TASK STATEMENT
All of these records need to be duplicated exactly.

Collected data
- - -

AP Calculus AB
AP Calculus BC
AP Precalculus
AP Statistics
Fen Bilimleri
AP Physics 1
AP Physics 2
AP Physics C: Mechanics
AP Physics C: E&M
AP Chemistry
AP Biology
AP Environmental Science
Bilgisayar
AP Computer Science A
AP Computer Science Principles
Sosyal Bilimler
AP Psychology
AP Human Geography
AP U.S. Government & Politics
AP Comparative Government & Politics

- - -

RESPONSE
AP Calculus AB
AP Calculus BC
AP Precalculus
AP Statistics
Fen Bilimleri
AP Physics 1
AP Physics 2
AP Physics C: Mechanics
AP Physics C: E&M
AP Chemistry
AP Biology
AP Environmental Science
Bilgisayar
AP Computer Science A
AP Computer Science Principles
Sosyal Bilimler
AP Psychology
AP Human Geography
AP U.S. Government & Politics
AP Comparative Government & Politics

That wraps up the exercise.